Watch The Fine Print

Being good can be very, very bad for disability income insurance claimants in many ways, all locked away in the fine print of the policy. See Mr. Nice Guy.

A recent New York case added a new pitfall for claimants who try working at a lesser job even when they are physically or mentally not up to it. Insurance companies ambush unsuspecting “Good Joes” waiting for them to fall into the trap of trying to continue to work even if they can’t hack it because of their disability.

The issue in McCauley v. First Unum Life Ins. Co., 551 F.3rd 126 (2nd Cir., 2008) , did not involve the warning we issued in Mr. Nice Guy. McCauley dealt with the insurance company tactic of wrongfully withholding benefits and thereby forcing a disabled person to do anything in order to live, and then claiming that the new work cut off the insured’s right to claim the disability under the terms of the policy.

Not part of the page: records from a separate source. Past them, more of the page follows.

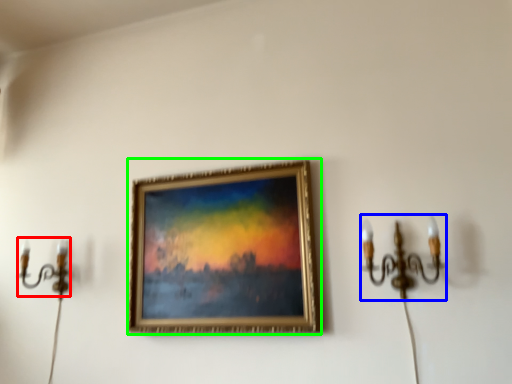 Question: Estimate the real-world distances between objects in this image. Which object is farther from candle holder (highlighted by a red box), candle holder (highlighted by a blue box) or picture frame (highlighted by a green box)?

Choices:
 (A) candle holder
 (B) picture frame

Answer: (A) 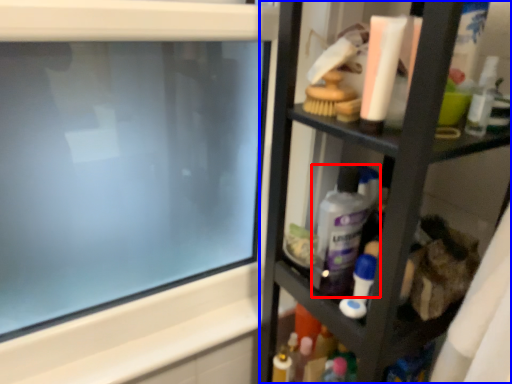 Question: Which point is closer to the camera, cleaning product (highlighted by a red box) or shelf (highlighted by a blue box)?

Choices:
 (A) cleaning product
 (B) shelf

Answer: (B) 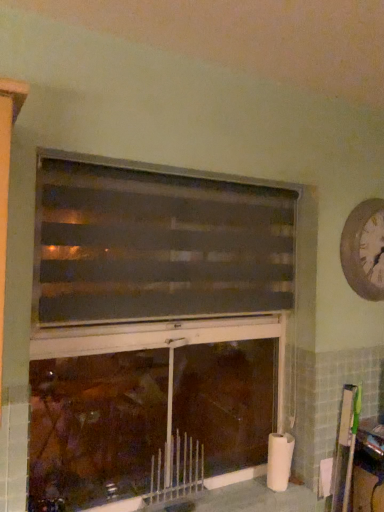 Question: From the image's perspective, is dark brown textured blinds at center located above matte brown fireplace at center?

Choices:
 (A) no
 (B) yes

Answer: (B)

Question: Does dark brown textured blinds at center have a larger size compared to matte brown fireplace at center?

Choices:
 (A) no
 (B) yes

Answer: (A)

Question: Is dark brown textured blinds at center positioned far away from matte brown fireplace at center?

Choices:
 (A) yes
 (B) no

Answer: (B)

Question: From a real-world perspective, is dark brown textured blinds at center on matte brown fireplace at center?

Choices:
 (A) yes
 (B) no

Answer: (A)

Question: Is the surface of dark brown textured blinds at center in direct contact with matte brown fireplace at center?

Choices:
 (A) no
 (B) yes

Answer: (A)

Question: Considering the relative positions of dark brown textured blinds at center and matte brown fireplace at center in the image provided, is dark brown textured blinds at center to the right of matte brown fireplace at center from the viewer's perspective?

Choices:
 (A) yes
 (B) no

Answer: (A)

Question: Is wooden bulletin board at right outside of dark brown textured blinds at center?

Choices:
 (A) yes
 (B) no

Answer: (A)

Question: Is wooden bulletin board at right looking in the opposite direction of dark brown textured blinds at center?

Choices:
 (A) no
 (B) yes

Answer: (A)

Question: Does wooden bulletin board at right turn towards dark brown textured blinds at center?

Choices:
 (A) yes
 (B) no

Answer: (B)

Question: Can you confirm if wooden bulletin board at right is taller than dark brown textured blinds at center?

Choices:
 (A) no
 (B) yes

Answer: (B)

Question: Can you confirm if wooden bulletin board at right is positioned to the left of dark brown textured blinds at center?

Choices:
 (A) yes
 (B) no

Answer: (B)

Question: Is wooden bulletin board at right far away from dark brown textured blinds at center?

Choices:
 (A) yes
 (B) no

Answer: (B)

Question: From a real-world perspective, is dark brown textured blinds at center over white textured clock at upper right?

Choices:
 (A) no
 (B) yes

Answer: (A) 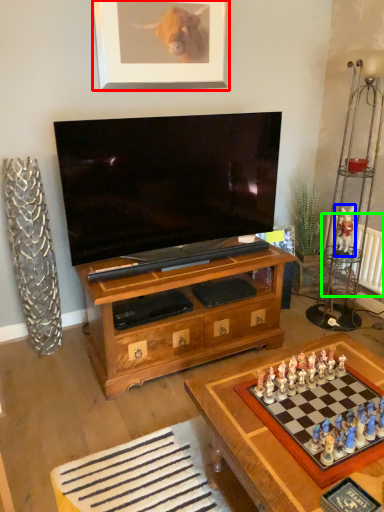 Question: Which is nearer to the picture frame (highlighted by a red box)? toy (highlighted by a blue box) or radiator (highlighted by a green box).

The First Unum policy in this case contained a provision that if the insured was employed for more than 6 months while earning more than 80% of predisability income, the insured would not be entitled to benefits.

After Unum wrongfully denied him benefits, the insured, desperately needing money to live, worked for 8 months at a salary exceeding the 80% limit. He worked at a company which was sympathetic to his disabling condition and employed him anyway, recognizing the limitations of his disability. But, even with this compassionate help and despite his pressing financial needs, the claimant could not continue because his condition was too debilitating.

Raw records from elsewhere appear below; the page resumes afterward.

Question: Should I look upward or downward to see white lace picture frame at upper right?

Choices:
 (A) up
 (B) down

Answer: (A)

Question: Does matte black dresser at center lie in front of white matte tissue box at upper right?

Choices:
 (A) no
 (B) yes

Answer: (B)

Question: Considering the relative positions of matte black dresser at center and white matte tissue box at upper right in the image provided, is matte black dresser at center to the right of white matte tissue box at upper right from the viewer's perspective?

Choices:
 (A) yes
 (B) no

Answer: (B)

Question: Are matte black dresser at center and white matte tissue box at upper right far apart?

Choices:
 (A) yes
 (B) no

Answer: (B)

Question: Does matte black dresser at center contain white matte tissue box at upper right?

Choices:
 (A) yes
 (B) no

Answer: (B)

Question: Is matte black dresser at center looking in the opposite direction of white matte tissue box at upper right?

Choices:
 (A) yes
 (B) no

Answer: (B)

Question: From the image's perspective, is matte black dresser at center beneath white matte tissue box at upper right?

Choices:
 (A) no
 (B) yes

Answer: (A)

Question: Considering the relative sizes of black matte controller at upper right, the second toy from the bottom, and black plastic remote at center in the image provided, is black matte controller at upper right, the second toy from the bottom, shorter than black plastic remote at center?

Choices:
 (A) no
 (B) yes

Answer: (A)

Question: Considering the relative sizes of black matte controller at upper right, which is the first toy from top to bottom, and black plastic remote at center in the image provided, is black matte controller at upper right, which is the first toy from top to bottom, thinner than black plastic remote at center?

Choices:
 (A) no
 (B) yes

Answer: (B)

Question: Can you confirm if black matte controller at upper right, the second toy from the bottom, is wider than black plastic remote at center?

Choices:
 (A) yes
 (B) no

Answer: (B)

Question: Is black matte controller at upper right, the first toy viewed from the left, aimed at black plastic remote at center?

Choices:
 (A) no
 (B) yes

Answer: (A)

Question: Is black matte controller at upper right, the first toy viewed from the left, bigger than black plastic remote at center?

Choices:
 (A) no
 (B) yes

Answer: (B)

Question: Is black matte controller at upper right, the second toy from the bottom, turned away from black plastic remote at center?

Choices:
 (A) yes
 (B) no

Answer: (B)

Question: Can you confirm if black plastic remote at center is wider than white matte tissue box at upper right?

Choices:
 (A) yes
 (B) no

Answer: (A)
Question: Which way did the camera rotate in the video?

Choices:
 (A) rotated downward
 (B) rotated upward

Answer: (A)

Even though the policy was governed by the ERISA statute, First Unum jumped on the issue of claimant’s employment for 8 months, citing the policy language, even though First Unum’s wrongful denial of benefits put the claimant in a position where he needed money to live so desperately, that he was forced to try to work, no matter how trying or demeaning it was to work in his condition.

But, the court, in its wisdom, applied the ERISA doctrine of unconscionability, declaring that to wrongfully deny ERISA benefits and force a disabled claimant to try to earn income at peril to his health, and then to claim this employment destroys the claimant’s right to benefits, is unconscionable and First Unum’s denial of benefits would not stand.

It is heartening when a court recognizes that the reality of just trying to go on living trumps the cold, hard, sometimes unrealistic and impractical, language insurance companies use in their policies.